[Men of Invention and Industry by Samuel Smiles]@TWC D-Link bookMen of Invention and Industry CHAPTER VI 36/41
The place was conveniently situated for business, being nearly in the centre of Germany.
The Bavarian Government, desirous of giving encouragement to so useful a genius, granted Koenig the use of the secularised monastery on easy terms; and there accordingly he began his operations in the course of the following year.
Bauer soon joined him, with an order from Mr.Walter for an improved Times machine; and the two men entered into a partnership which lasted for life. The partners had at first great difficulties to encounter in getting their establishment to work.
Oberzell was a rural village, containing only common labourers, from whom they had to select their workmen. Every person taken into the concern had to be trained and educated to mechanical work by the partners themselves.

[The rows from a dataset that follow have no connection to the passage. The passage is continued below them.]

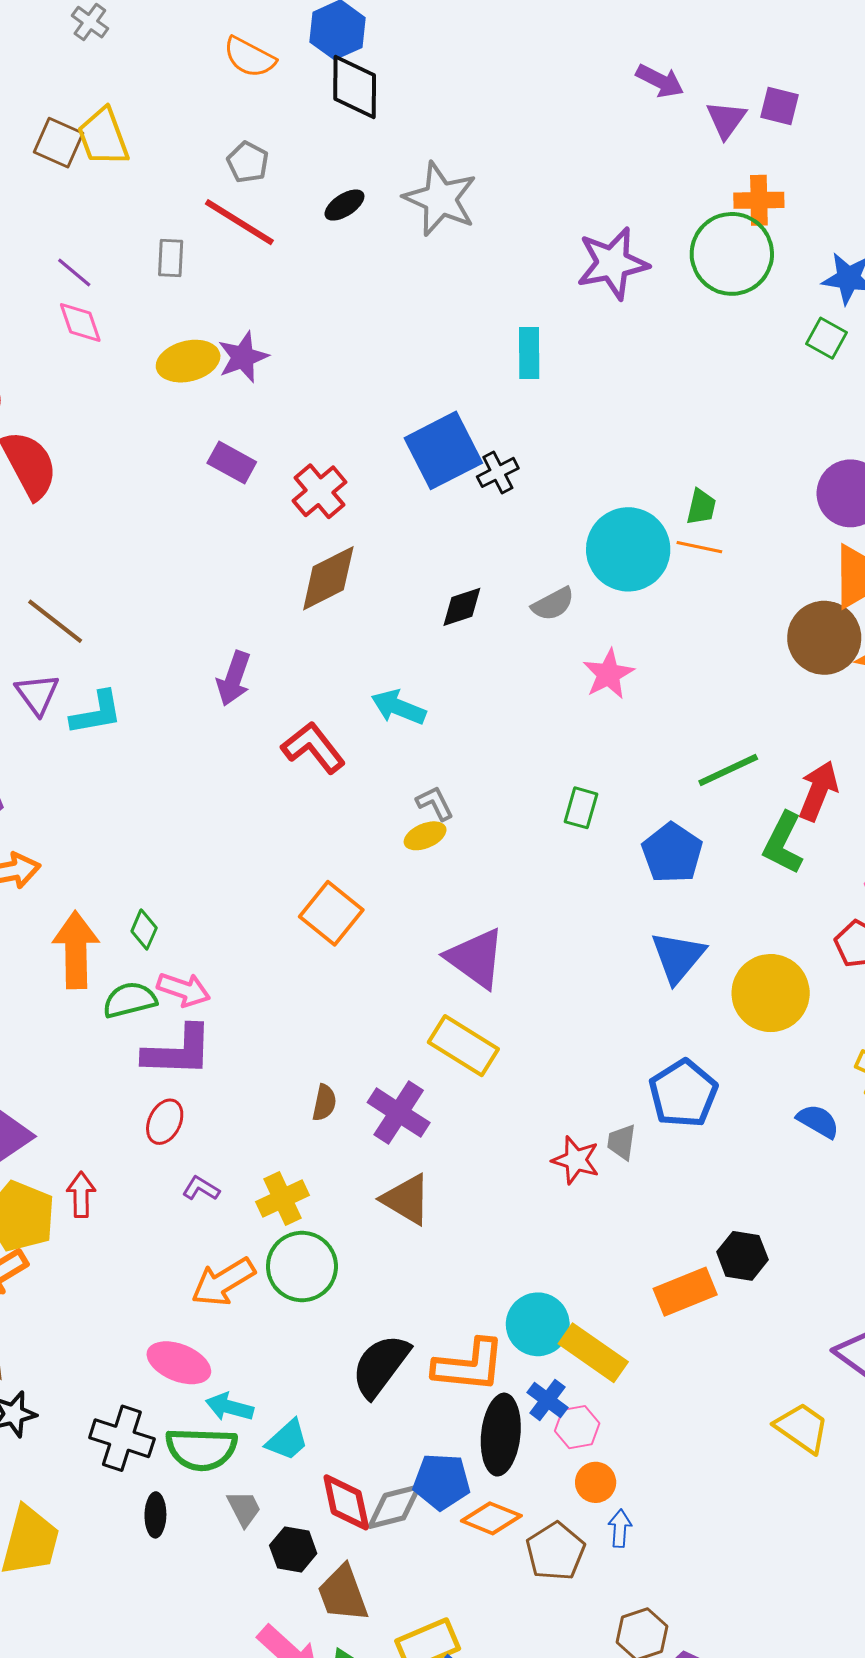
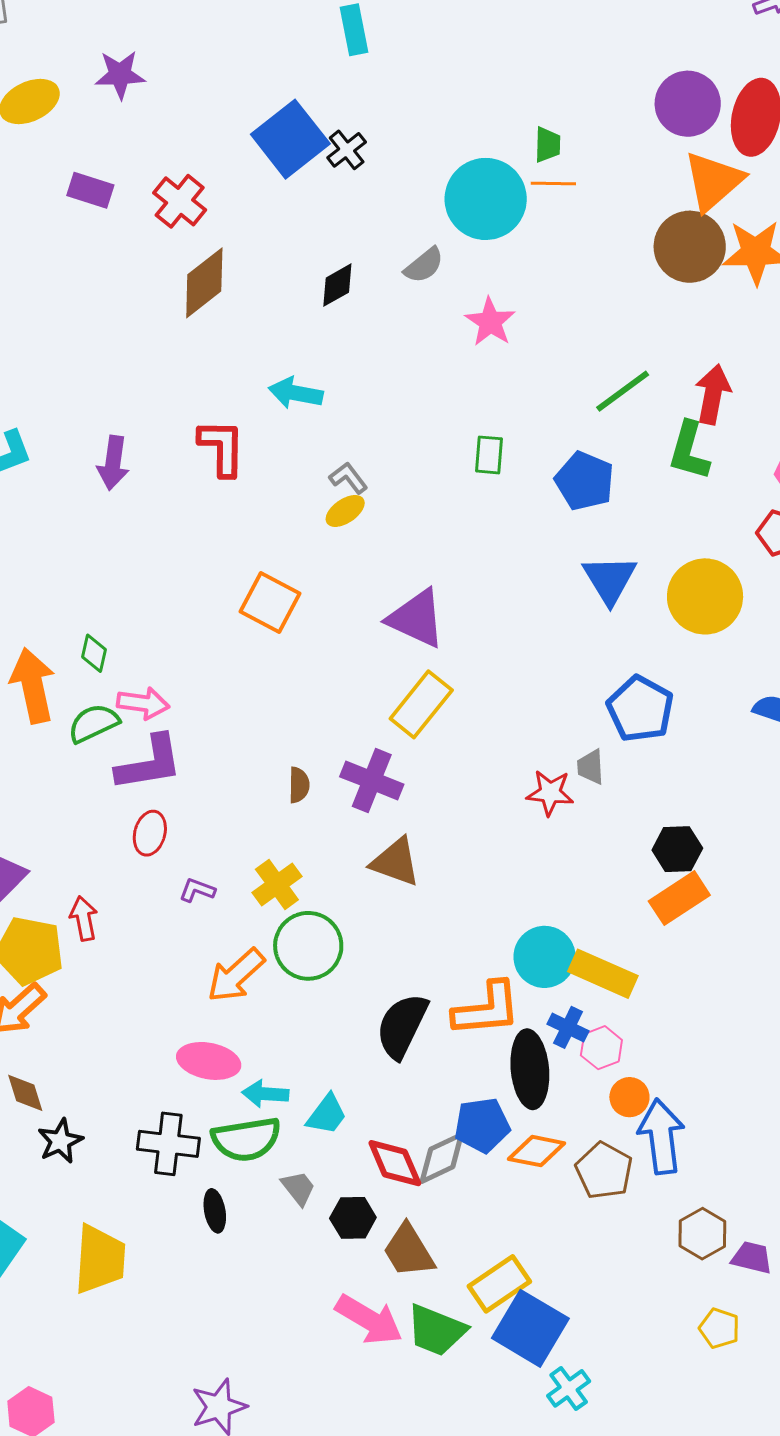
purple star: (243, 357) -> (120, 75), moved, turned 30
purple arrow: (234, 678) -> (113, 463), moved
red L-shape: (313, 748) -> (222, 448), turned 50
yellow rectangle: (463, 1046) -> (421, 704), turned -72
black hexagon: (742, 1256) -> (677, 849), moved
blue arrow: (620, 1528) -> (661, 1136), size x2.0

With indescribable patience they taught these labourers the use of the hammer, the file, the turning-lathe, and other tools, which the greater number of them had never before seen, and of whose uses they were entirely ignorant. The machinery of the workshop was got together with equal difficulty piece by piece, some of the parts from a great distance,--the mechanical arts being then at a very low ebb in Germany, which was still suffering from the effects of the long continental war. At length the workshop was fitted up, the old barn of the monastery being converted into an iron foundry. Orders for printing machines were gradually obtained.